The number of clusters that can be formed is limited to the number of observations in the dataset.

But how do we determine the ideal number of clusters? Plotting a graph, also known as an elbow curve, with the x-axis representing the number of clusters and the y-axis representing an evaluation metric is one choice. For the time being, let’s call it inertia.

Next, we’ll start with a small cluster value, say 2, and work our way up. Train the model with two clusters, measure its inertia, and finally plot it in the graph above. Let’s assume we have a value of 1000 inertia. We’ll now multiply the number of clusters, retrain the model, and plot the inertia value. The plot is as follows:

The inertia value dropped dramatically when the cluster value was increased from 2 to 4. If we increase the number of clusters, this decrease in inertia value decreases and gradually becomes constant.

Therefore,

The cluster value for our data can be selected as the one where the decrease in inertia value remains constant.

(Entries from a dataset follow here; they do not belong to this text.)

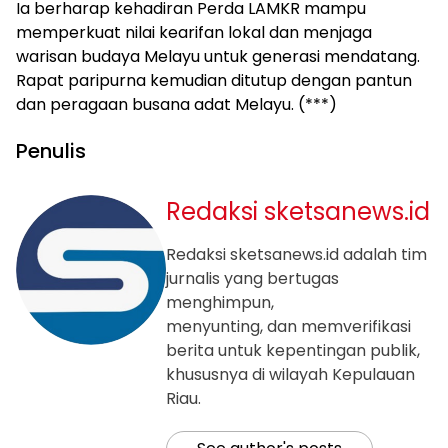
Ia berharap kehadiran Perda LAMKR mampu
memperkuat nilai kearifan lokal dan menjaga
warisan budaya Melayu untuk generasi mendatang.
Rapat paripurna kemudian ditutup dengan pantun
dan peragaan busana adat Melayu. (***)
Penulis
Redaksi sketsanews.id
Redaksi sketsanews.id adalah tim
jurnalis yang bertugas
menghimpun,
menyunting, dan memverifikasi
berita untuk kepentingan publik,
khususnya di wilayah Kepulauan
Riau.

We have the option of selecting any number of clusters between 6 and 10. We may have as many as seven, eight, or even nine clusters. When deciding on the number of clusters, you must also consider the cost of computation. The cost of computation will rise as the number of clusters increases. So, if you don’t have a lot of computing power, my recommendation is to use fewer clusters.

Evaluating the cluster quality

It’s not just about making clusters; it’s about making healthy, meaningful clusters. When the datapoints within a cluster are close together and apart from other clusters, this is referred to as quality clustering.
The following are the two methods for determining cluster quality:

Inertia: Inertia, on the surface, shows how far apart the points in a cluster are. As a result, a small amount of inertia is desired. The value of inertia ranges from zero to one hundred percent.
Silhouette score: The silhouette score indicates the distance between datapoints in one cluster and datapoints in another cluster. The silhouette score ranges from -1 to 1. It is preferable to have a score of 1 rather than -1.

In this post, we looked at K-Means, one of the most well-known clustering algorithms. We designed it from the ground up and studied every step of the process. We discussed the difficulties that can arise when using K-Means, as well as how K-Means++ may aid in the initialization of cluster centroids. Finally, we introduced k-means and examined the elbow curve, which aids in the K-Means algorithm’s quest for the optimal number of clusters.